When Chatbots Run City Hall: How Governments Can Use AI Without Losing Accountability

Introduction
An AI avatar named Diella is now the virtual “minister” for public procurement in Albania. The government claims she will evaluate bids and award contracts, and in the words of Prime Minister Edi Rama, make tenders “100% free of corruption.” Whether you cheered or shuddered at that announcement, one thing is clear: AI chatbots are moving from website helpdesks to the front lines of public service. They are answering taxpayer questions, guiding health inquiries, and in some places, being trusted with decisions that affect people’s rights, wallets, and well-being. The Guardian report and other coverage show how quickly this future is arriving.
This article breaks down a complex and fast-moving debate for anyone curious about the future of government services. We will walk through what governments are actually deploying, why they are tempted to go further, what can go wrong, and how to design AI chatbots that improve public services without eroding accountability. Along the way, we verify claims from recent headlines and point you to credible resources and rules now shaping this space.
What Just Happened in Albania, and Why It Matters
- The Announcement: In September 2025, Albania appointed an AI assistant, Diella, to serve as a virtual cabinet member for public procurement. The government states Diella will gradually take over awarding tenders to reduce bribery and political influence. Coverage from The Guardian and Euronews confirm the announcement.
- The Goal: To achieve objectivity, speed, and transparency. The logic is that with one AI “official” applying stable criteria, procurement can be more consistent and less corruptible.
- The Concerns: Critics warn the system could simply hide human influence behind a technical facade or fail in opaque ways that are hard to challenge. Even supporters stress that human oversight, appeal rights, and audit trails are non-negotiable. This debate is captured in commentary like The Washington Post op-ed urging observers to take Diella seriously. Read the argument here.
Why Governments Are Tempted to Use AI Chatbots
- Backlogs and Bottlenecks: In England and Wales, the Crown Court backlog hit a record 76,957 outstanding cases by March 2025, with wait times stretching for years. This pressure creates a strong push to automate routine tasks and initial screenings. Coverage from The Standard and subsequent reporting document the rise.
- Demand Outpacing Capacity: NHS mental health services are under sustained strain. Data from NHS Providers shows a record 2.12 million people in contact with services in April 2025. The Royal College of Psychiatrists has repeatedly warned about long waits and funding pressure. See NHS Providers’ tracker and RCPsych statements for context.
- 24/7 Service Expectations: Agencies field millions of simple queries that can often be resolved with scripted guidance. For example, the U.S. Internal Revenue Service reports its voice and chatbots have helped more than 13 million taxpayers since 2022, deflecting calls and speeding up routine interactions. IRS details here.
What Can Go Wrong When Bots Move from Help to Decisions
1) The Accountability Gap
When a chatbot gets it wrong, who is responsible? A February 2024 case in Canada offers a cautionary tale. Air Canada’s website chatbot misled a customer about bereavement fares; the airline argued the bot was a “separate legal entity.” A tribunal called that defense “remarkable” and held the company liable, ordering compensation. The lesson for the public sector is clear: if a government bot misleads someone, the agency is still accountable. Case summaries here and news coverage.
2) Opaque Systems and Weak Guardrails
Audit offices and watchdogs are starting to probe government AI deployments. In September 2025, the Queensland Audit Office reviewed an internal government chatbot (QChat) and image-recognition enforcement cameras. It found uneven oversight, low training uptake, and risks around privacy and misinformation, and it urged government-wide monitoring and ethics reviews. Read the audit summary.
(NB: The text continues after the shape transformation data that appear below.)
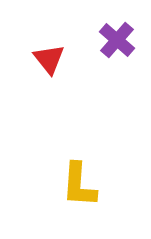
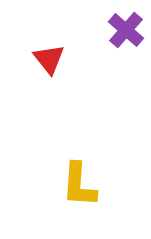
purple cross: moved 9 px right, 10 px up
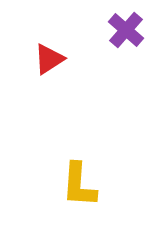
red triangle: rotated 36 degrees clockwise
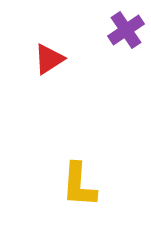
purple cross: rotated 15 degrees clockwise
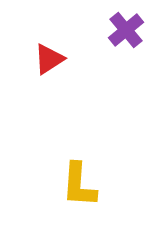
purple cross: rotated 6 degrees counterclockwise
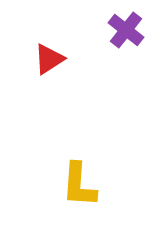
purple cross: rotated 12 degrees counterclockwise
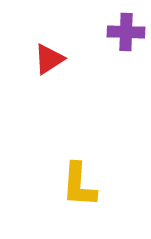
purple cross: moved 2 px down; rotated 36 degrees counterclockwise
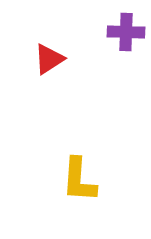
yellow L-shape: moved 5 px up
3) Substitution Risks in Sensitive Domains
Chatbots are increasingly used for mental health support. Reports in the UK suggest millions of adults have tried AI tools for mental health advice, often citing long waits for care. Experts warn that AI can appear empathetic while offering harmful or inaccurate guidance, or fostering unhealthy dependence. The NHS has cautioned against using general-purpose chatbots as therapy substitutes, especially for young people. See recent coverage and NHS warnings.
4) Misleading Narratives About “AI Judges”
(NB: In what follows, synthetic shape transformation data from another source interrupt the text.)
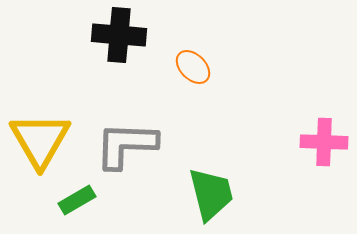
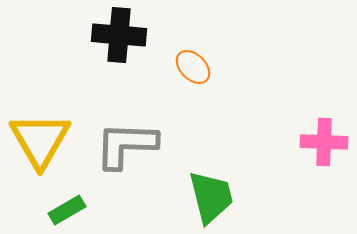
green trapezoid: moved 3 px down
green rectangle: moved 10 px left, 10 px down
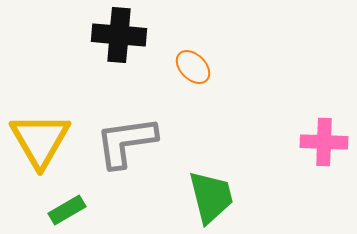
gray L-shape: moved 3 px up; rotated 10 degrees counterclockwise
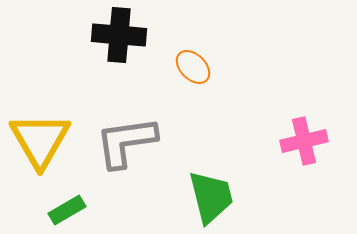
pink cross: moved 20 px left, 1 px up; rotated 15 degrees counterclockwise
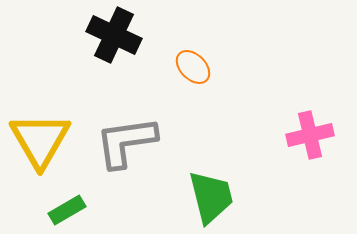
black cross: moved 5 px left; rotated 20 degrees clockwise
pink cross: moved 6 px right, 6 px up
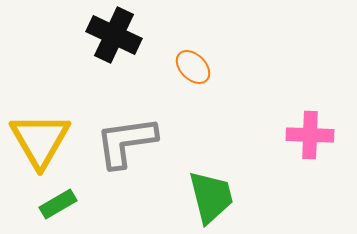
pink cross: rotated 15 degrees clockwise
green rectangle: moved 9 px left, 6 px up
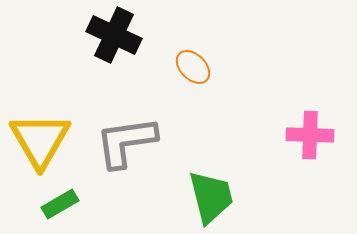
green rectangle: moved 2 px right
Estonia is often cited as piloting AI judges. In fact, the country’s Ministry of Justice clarified in 2022 that there is no project to replace judges with AI. Estonia is automating procedural steps and exploring limited automation in specific areas, but humans make judicial decisions. Official clarification. In contrast, Germany’s courts are testing AI to assist with mass, look-alike cases like flight delay claims, while keeping judges firmly in charge. See North Rhine-Westphalia’s MAKI project announcement.
Where Chatbots Work Well Today
- Answering high-volume routine questions: The IRS’s bots free up human agents for complex cases, and the system offers a clear hand-off to a human representative. IRS overview.
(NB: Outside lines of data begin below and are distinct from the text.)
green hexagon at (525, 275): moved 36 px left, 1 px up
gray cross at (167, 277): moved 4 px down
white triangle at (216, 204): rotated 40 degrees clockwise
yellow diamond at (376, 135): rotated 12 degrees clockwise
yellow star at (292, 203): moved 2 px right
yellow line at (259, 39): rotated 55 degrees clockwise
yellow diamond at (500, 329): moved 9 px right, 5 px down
- Wayfinding and form guidance: USCIS’s long-running virtual assistant “Emma” helps visitors navigate the website and find official answers, with an escalation path to live agents. USCIS page.
- Local services with clear boundaries: Councils in the UK publish transparency records, define when a user should be routed to a human, and label bots clearly as non-human. Example record: Leeds City Council Money Information Centre Chatbot.
What the Rules Say (and Why They Matter)
- European Union: The EU AI Act classifies AI tools used to assist judges or influence elections as “high-risk,” requiring strict controls, documentation, and human decision-making. If your public chatbot affects rights or eligibility, expect compliance duties. Official Journal text.
- United Kingdom: Central government departments must publish Algorithmic Transparency Recording Standard (ATRS) entries for in-scope tools and keep them updated. This is quickly becoming standard practice across public services. ATRS hub and template.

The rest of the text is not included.